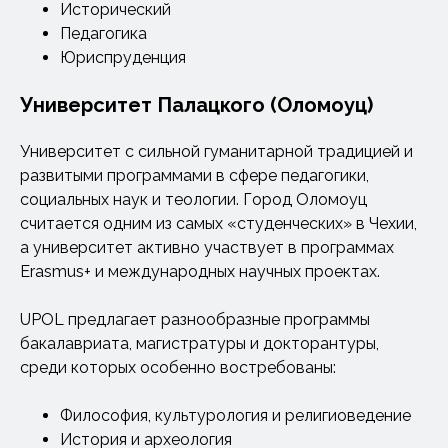
Исторический
Педагогика
Юриспруденция
Университет Палацкого (Оломоуц)
Университет с сильной гуманитарной традицией и
развитыми программами в сфере педагогики,
социальных наук и теологии. Город Оломоуц
считается одним из самых «студенческих» в Чехии,
а университет активно участвует в программах
Erasmus+ и международных научных проектах.
UPOL предлагает разнообразные программы
бакалавриата, магистратуры и докторантуры,
среди которых особенно востребованы:
Философия, культурология и религиоведение
История и археология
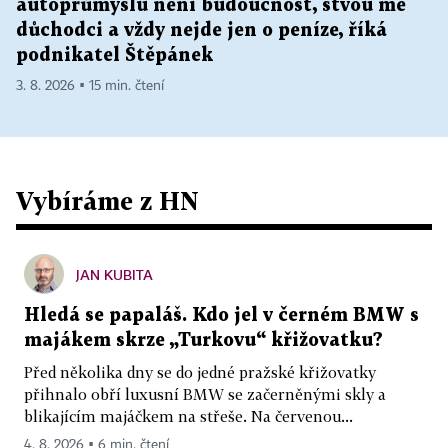
autoprůmyslu není budoucnost, štvou mě
důchodci a vždy nejde jen o peníze, říká
podnikatel Štěpánek
3. 8. 2026 ▪ 15 min. čtení
Vybíráme z HN
JAN KUBITA
Hledá se papaláš. Kdo jel v černém BMW s
majákem skrze „Turkovu“ křižovatku?
Před několika dny se do jedné pražské křižovatky
přihnalo obří luxusní BMW se začerněnými skly a
blikajícím majáčkem na střeše. Na červenou...
4. 8. 2026 ▪ 6 min. čtení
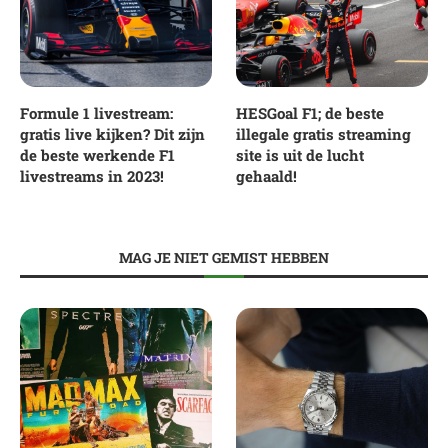
Formule 1 livestream:
HESGoal F1; de beste
gratis live kijken? Dit zijn
illegale gratis streaming
de beste werkende F1
site is uit de lucht
livestreams in 2023!
gehaald!
MAG JE NIET GEMIST HEBBEN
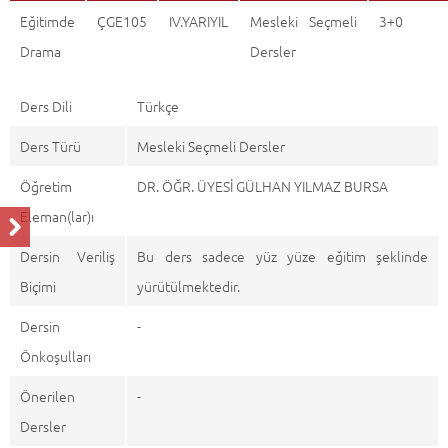
Eğitimde
ÇGE105
IV.YARIYIL
Mesleki Seçmeli
3+0
Drama
Dersler
Ders Dili
Türkçe
Ders Türü
Mesleki Seçmeli Dersler
Öğretim
DR. ÖĞR. ÜYESİ GÜLHAN YILMAZ BURSA
Eleman(lar)ı
Dersin Veriliş
Bu ders sadece yüz yüze eğitim şeklinde
Biçimi
yürütülmektedir.
Dersin
-
Önkoşulları
Önerilen
-
Dersler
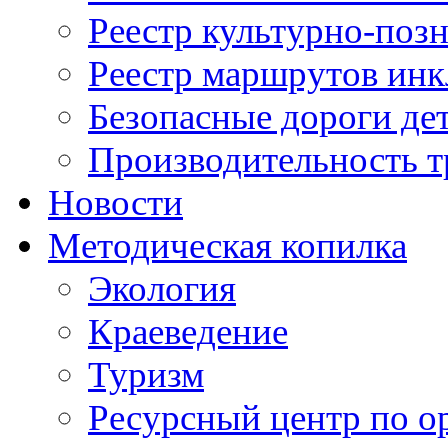
Реестр культурно-поз
Реестр маршрутов инк
Безопасные дороги де
Производительность т
Новости
Методическая копилка
Экология
Краеведение
Туризм
Ресурсный центр по о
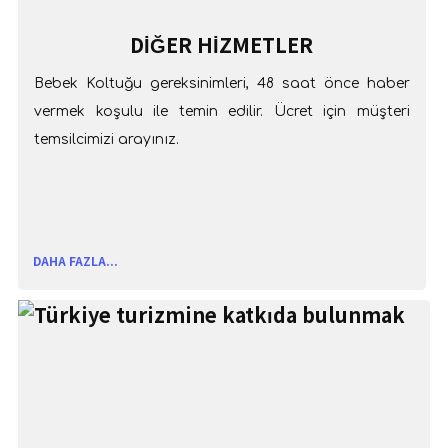
DİĞER HİZMETLER
Bebek Koltuğu gereksinimleri, 48 saat önce haber
vermek koşulu ile temin edilir. Ücret için müşteri
temsilcimizi arayınız.
DAHA FAZLA...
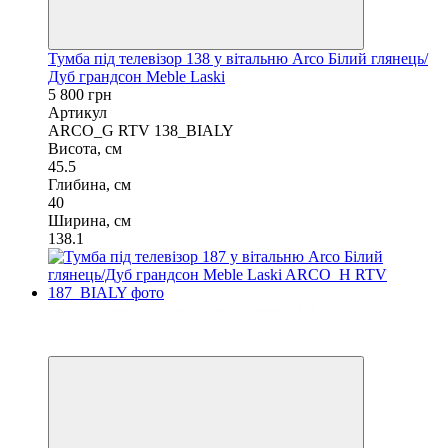
Тумба під телевізор 138 у вітальню Arco Білий глянець/
Дуб грандсон Meble Laski
5 800 грн
Артикул
ARCO_G RTV 138_BIALY
Висота, см
45.5
Глибина, см
40
Ширина, см
138.1
Безкоштовна доставка у відділення НП
3
3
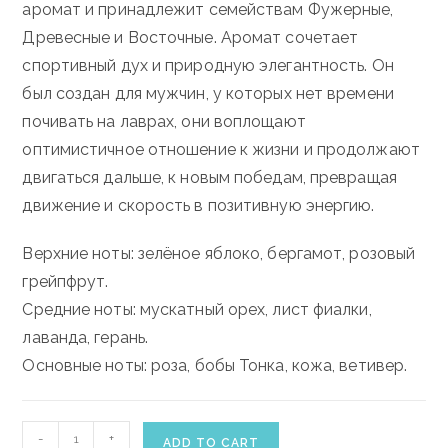
аромат и принадлежит семействам Фужерные,
Древесные и Восточные. Аромат сочетает
спортивный дух и природную элегантность. Он
был создан для мужчин, у которых нет времени
почивать на лаврах, они воплощают
оптимистичное отношение к жизни и продолжают
двигаться дальше, к новым победам, превращая
движение и скорость в позитивную энергию.
Верхние ноты: зелёное яблоко, бергамот, розовый
грейпфрут.
Средние ноты: мускатный орех, лист фиалки,
лаванда, герань.
Основные ноты: роза, бобы Тонка, кожа, ветивер.
TRUSSARDI
-
+
ADD TO CART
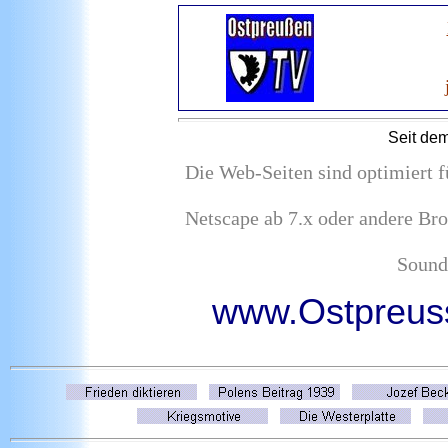
Seit dem
Die Web-Seiten sind optimiert f
Netscape ab 7.x oder andere Br
Soundk
www.Ostpreus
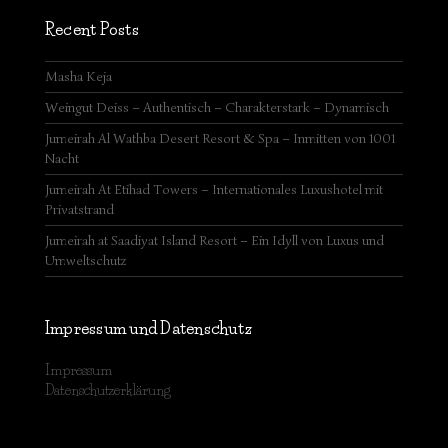
Recent Posts
Masha Keja
Weingut Deiss – Authentisch – Charakterstark – Dynamisch
Jumeirah Al Wathba Desert Resort & Spa – Inmitten von 1001
Nacht
Jumeirah At Etihad Towers – Internationales Luxushotel mit
Privatstrand
Jumeirah at Saadiyat Island Resort – Ein Idyll von Luxus und
Umweltschutz
Impressum und Datenschutz
Impressum
Datenschutzerklärung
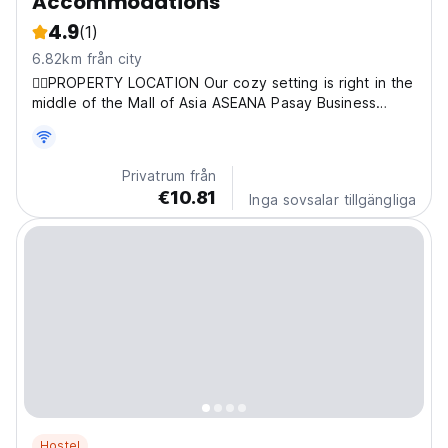
Accommodations
4.9
(1)
6.82km från city
💁‍♂️PROPERTY LOCATION Our cozy setting is right in the
middle of the Mall of Asia ASEANA Pasay Business
District. On the ground floor of our apartment is a
convenient commercial mall that houses: 🍜Best
Restaurants and Coffee Shops 🛒24hrs Convenience
Privatrum från
Store 💳ATM...
€10.81
Inga sovsalar tillgängliga
Hostel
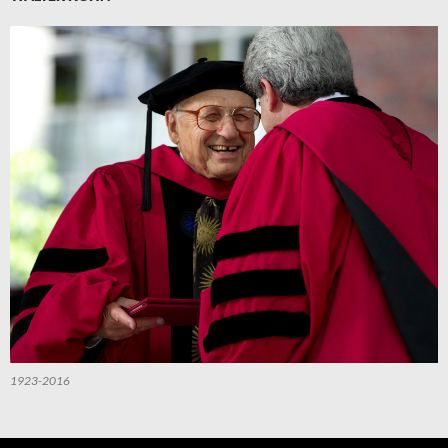
1923-2016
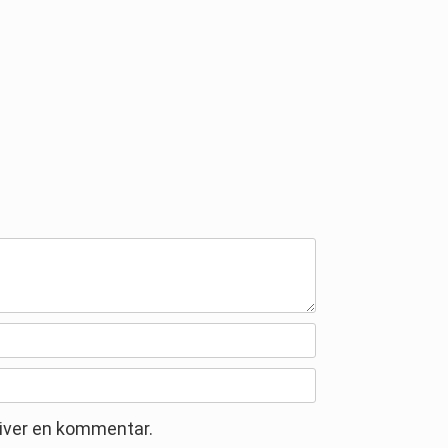
river en kommentar.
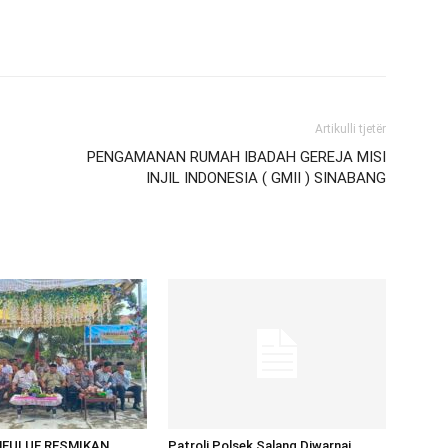
Artikulli tjetër
PENGAMANAN RUMAH IBADAH GEREJA MISI
INJIL INDONESIA ( GMII ) SINABANG
MEULUE RESMIKAN
Patroli Polsek Salang Diwarnai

● WHAT IS REQUIRED:
Check each line of the records for the word "ноты" and extract those that contain it.

● SOLUTION TO THE PROBLEM:
Верхние ноты: зелёное яблоко, бергамот, розовый
Средние ноты: мускатный орех, лист фиалки,
Основные ноты: роза, бобы Тонка, кожа, ветивер.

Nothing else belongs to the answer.